▶ **TASK REQUIREMENTS**:
Every line of the data should be written out exactly, with the pictures left out.

▶ **INPUT DATA**:
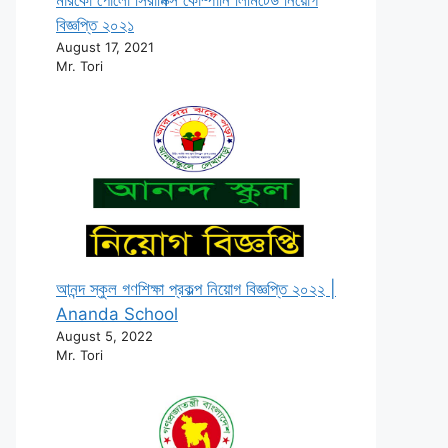
বিজ্ঞপ্তি ২০২১
August 17, 2021
Mr. Tori
আনন্দ স্কুল গণশিক্ষা প্রকল্প নিয়োগ বিজ্ঞপ্তি ২০২২ |
Ananda School
August 5, 2022
Mr. Tori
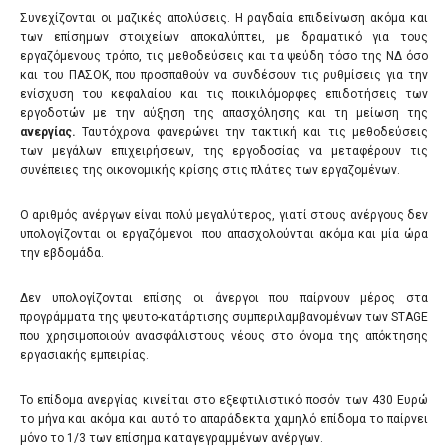
Συνεχίζονται οι μαζικές απολύσεις. Η ραγδαία επιδείνωση ακόμα και
των επίσημων στοιχείων αποκαλύπτει, με δραματικό για τους
εργαζόμενους τρόπο, τις μεθοδεύσεις και τα ψεύδη τόσο της ΝΔ όσο
και του ΠΑΣΟΚ, που προσπαθούν να συνδέσουν τις ρυθμίσεις για την
ενίσχυση του κεφαλαίου και τις ποικιλόμορφες επιδοτήσεις των
εργοδοτών με την αύξηση της απασχόλησης και τη μείωση της
ανεργίας.
Ταυτόχρονα φανερώνει την τακτική και τις μεθοδεύσεις
των μεγάλων επιχειρήσεων, της εργοδοσίας να μεταφέρουν τις
συνέπειες της οικονομικής κρίσης στις πλάτες των εργαζομένων.
Ο αριθμός ανέργων είναι πολύ μεγαλύτερος, γιατί στους ανέργους δεν
υπολογίζονται οι εργαζόμενοι που απασχολούνται ακόμα και μία ώρα
την εβδομάδα.
Δεν υπολογίζονται επίσης οι άνεργοι που παίρνουν μέρος στα
προγράμματα της ψευτο-κατάρτισης συμπεριλαμβανομένων των STAGE
που χρησιμοποιούν ανασφάλιστους νέους στο όνομα της απόκτησης
εργασιακής εμπειρίας.
Το επίδομα ανεργίας κινείται στο εξεφτιλιστικό ποσόν των 430 Ευρώ
το μήνα και ακόμα και αυτό το απαράδεκτα χαμηλό επίδομα το παίρνει
μόνο το 1/3 των επίσημα καταγεγραμμένων ανέργων.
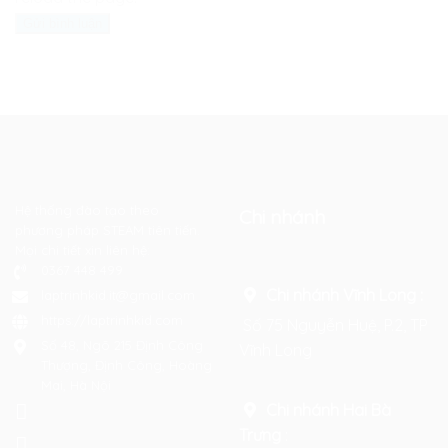
Hệ thống đào tạo theo
Chi nhánh
phương pháp STEAM tiên tiến.
Mọi chi tiết xin liên hệ:
0367 448 499
Chi nhánh Vĩnh Long :
laptrinhkid.it@gmail.com
https://laptrinhkid.com
Số 75 Nguyễn Huệ, P.2, TP
Số 48, Ngõ 215 Định Công
Vĩnh Long
Thượng, Định Công, Hoàng
Mai, Hà Nội
Chi nhánh Hai Bà
Trưng
:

▶ **FINAL ANSWER**:
বিজ্ঞপ্তি ২০২১
August 17, 2021
Mr. Tori
আনন্দ স্কুল গণশিক্ষা প্রকল্প নিয়োগ বিজ্ঞপ্তি ২০২২ |
Ananda School
August 5, 2022
Mr. Tori
Συνεχίζονται οι μαζικές απολύσεις. Η ραγδαία επιδείνωση ακόμα και
των επίσημων στοιχείων αποκαλύπτει, με δραματικό για τους
εργαζόμενους τρόπο, τις μεθοδεύσεις και τα ψεύδη τόσο της ΝΔ όσο
και του ΠΑΣΟΚ, που προσπαθούν να συνδέσουν τις ρυθμίσεις για την
ενίσχυση του κεφαλαίου και τις ποικιλόμορφες επιδοτήσεις των
εργοδοτών με την αύξηση της απασχόλησης και τη μείωση της
ανεργίας.
Ταυτόχρονα φανερώνει την τακτική και τις μεθοδεύσεις
των μεγάλων επιχειρήσεων, της εργοδοσίας να μεταφέρουν τις
συνέπειες της οικονομικής κρίσης στις πλάτες των εργαζομένων.
Ο αριθμός ανέργων είναι πολύ μεγαλύτερος, γιατί στους ανέργους δεν
υπολογίζονται οι εργαζόμενοι που απασχολούνται ακόμα και μία ώρα
την εβδομάδα.
Δεν υπολογίζονται επίσης οι άνεργοι που παίρνουν μέρος στα
προγράμματα της ψευτο-κατάρτισης συμπεριλαμβανομένων των STAGE
που χρησιμοποιούν ανασφάλιστους νέους στο όνομα της απόκτησης
εργασιακής εμπειρίας.
Το επίδομα ανεργίας κινείται στο εξεφτιλιστικό ποσόν των 430 Ευρώ
το μήνα και ακόμα και αυτό το απαράδεκτα χαμηλό επίδομα το παίρνει
μόνο το 1/3 των επίσημα καταγεγραμμένων ανέργων.
Hệ thống đào tạo theo
Chi nhánh
phương pháp STEAM tiên tiến.
Mọi chi tiết xin liên hệ:
0367 448 499
Chi nhánh Vĩnh Long :
laptrinhkid.it@gmail.com
https://laptrinhkid.com
Số 75 Nguyễn Huệ, P.2, TP
Số 48, Ngõ 215 Định Công
Vĩnh Long
Thượng, Định Công, Hoàng
Mai, Hà Nội
Chi nhánh Hai Bà
Trưng
:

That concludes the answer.